Possible links with HBV include ethnicity (countries with a high level of carrier status), sexual contact with infected people, work related to contact with human blood, transplantation of organs and tissues, or immunodepressant therapy in history, homosexuality and drug addiction. The likelihood of developing a chronic infection in a child born to an HBeAg-positive mother is 80-90%. In healthy adults, the risk of chronic after acute hepatitis is very low (about 5%). There may be no history of any of these risk factors.

Chronic hepatitis B may be a continuation of unresolved acute hepatitis B. Acute attack is usually mild.

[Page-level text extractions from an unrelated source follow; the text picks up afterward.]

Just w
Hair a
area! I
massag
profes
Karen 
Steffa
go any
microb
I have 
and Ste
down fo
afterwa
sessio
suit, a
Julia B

The patient with a bright onset of the disease and severe jaundice usually comes to full recovery. In surviving patients with fulminant hepatitis, the progression of the disease is rare or it is not observed at all.

Following an acute attack, the activity of serum transaminases "fluctuates" against intermittent jaundice. Complaints can be practically absent, and patients only have biochemical signs of an active process or complaints of weakness and malaise are possible; while the diagnosis is established after a routine examination.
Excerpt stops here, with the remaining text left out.